Hakki Abazi dure avec Fidèle Bissim: Il lui dit de parler s'il est mentionné à Bruxelles

Le premier vice-premier ministre du Kosovo chargé de l'intégration européenne, du développement et du dialogue, Besnik Bislimi, relève des députés de la Commission des affaires étrangères. Il y a donc eu plusieurs questions au président de la Commission, Hakki Abazi. Il lui a posé des questions sur la visite à Bruxelles et la rencontre qu'il y a eue avec des fonctionnaires de l'UE. Plus précisément, [...]
Il y a donc eu plusieurs questions au président de la Commission, Hakki Abazi.
Il lui a posé des questions sur la visite à Bruxelles et la rencontre qu'il y a eue avec des fonctionnaires de l'UE.
Plus précisément, Abazi a demandé à l'Association ayant une compétence exécutive et si la même chose est mentionnée au cours de la visite.
Toutefois, Bislim a d'abord dit qu'il saurait s'il ne ferait rapport que de se rendre à Bruxelles ou au processus de dialogue en général.
“Nous cherchons des informations sur la visite à Bruxelles sur la question du dialogue.
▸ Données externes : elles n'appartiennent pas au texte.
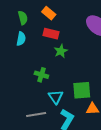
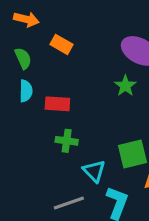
red rectangle: (51, 34) -> (57, 104), moved
green star: (61, 51) -> (125, 86), moved

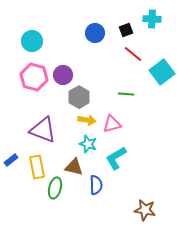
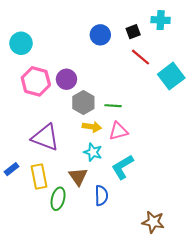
cyan circle: (32, 41) -> (21, 43), moved
green line: (126, 94) -> (113, 106), moved
brown triangle: (74, 167) -> (78, 177), turned 42

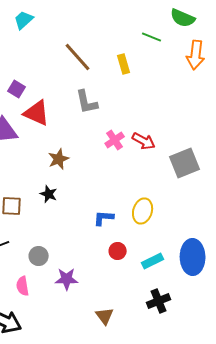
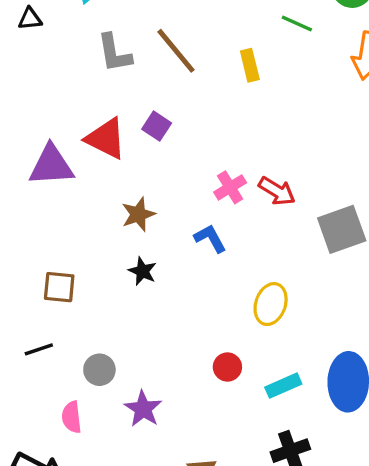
purple square: (17, 89) -> (157, 126), moved
gray L-shape: (87, 102) -> (114, 53), moved
black star: (49, 194) -> (142, 271), moved
blue L-shape: (104, 218) -> (210, 238), moved, turned 55
purple star: (67, 279) -> (143, 409), turned 30

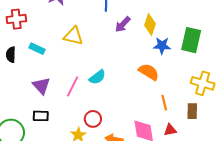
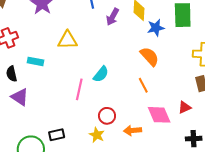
orange semicircle: (149, 72) -> (150, 56), turned 30
purple triangle: (41, 86) -> (20, 97), moved
orange line: (164, 103) -> (143, 85), moved
black rectangle: (41, 116) -> (57, 135), moved

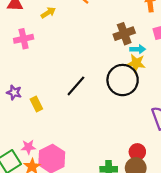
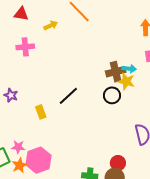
brown cross: (124, 34) -> (116, 72), moved
black circle: (123, 80) -> (112, 95), size x0.6
yellow rectangle: (36, 104) -> (41, 112), moved

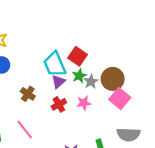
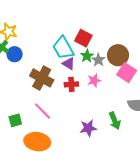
purple triangle: (58, 82) -> (69, 64), turned -40
brown cross: (28, 94) -> (42, 78), size x1.6
red cross: (59, 104) -> (71, 84), turned 32

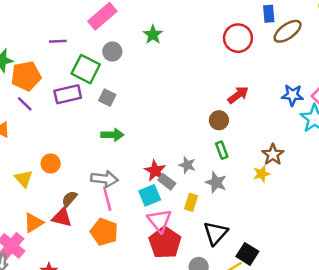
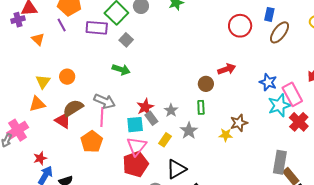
brown ellipse: (288, 31) -> (280, 32), turned -35
brown semicircle: (69, 199) -> (73, 108), size x1.5
orange triangle: (33, 223) -> (37, 104), moved

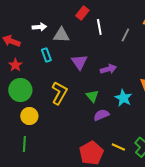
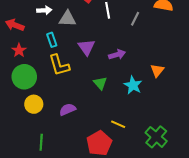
yellow L-shape: (59, 93) -> (59, 65), moved, turned 135
purple semicircle: (101, 115) -> (68, 109), moved
green line: (24, 144) -> (41, 142), moved
yellow line: (118, 147) -> (118, 124), moved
Mais cela, dans son préfixe, nécessite des informations sur le travail de préparation de ce qui a été discuté avec le dialogue”, a répondu Abazi.
Si c'est mon opinion sur l'endroit où nous sommes dans le dialogue, c'est fini avec mon rapport “, a dit Besnik Bislim.
Cependant, ici, le député du LVV a répliqué, qui a dit que ce n'était pas une question d'opinion, mais une question spécifique.
Ce n'est pas une question d'opinion, la question que vous avez spécifiquement, a-t-il mentionné, a-t-il dit que c'est une association avec les ordinateurs existants pendant la réflexion de performance qui s'est produite dans le passé”, a dit Abazi.
Bislimi a ajouté que le fonctionnaire de l'UE n'a parlé que des accords conclus à ce jour.
Je dis donc, elle a parlé de la façon dont le premier accord a été conclu, et le deuxième accord a été conclu. Elle n'a même pas parlé des pouvoirs de compétence, c'est un de M. Lajcak dans les 15 premières minutes de la deuxième réunion”, a dit Bislim.
Hakki Abazi a demandé à Besnik Bissim pourquoi elle veut que l'audience soit close.
S'il y a des informations sensibles, il faut demander que la session se termine”, a dit Bislimi.